Collected data
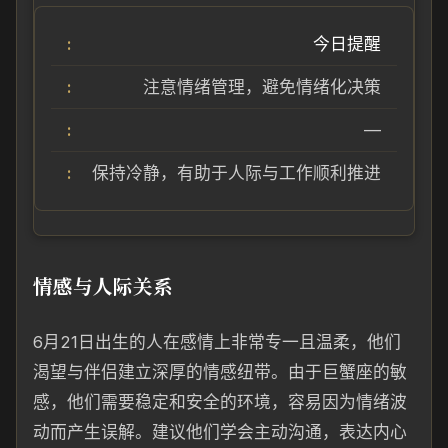
今日提醒
注意情绪管理，避免情绪化决策
—
保持冷静，有助于人际与工作顺利推进
情感与人际关系
6月21日出生的人在感情上非常专一且温柔，他们
渴望与伴侣建立深厚的情感纽带。由于巨蟹座的敏
感，他们需要稳定和安全的环境，容易因为情绪波
动而产生误解。建议他们学会主动沟通，表达内心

• _What to do_
Exactly the lines from the one holding "感，他们需要稳定和安全的环境，容易因为情绪波" through the end of the records above are to be returned, and nothing else.

• _Solution to this exercise_
感，他们需要稳定和安全的环境，容易因为情绪波
动而产生误解。建议他们学会主动沟通，表达内心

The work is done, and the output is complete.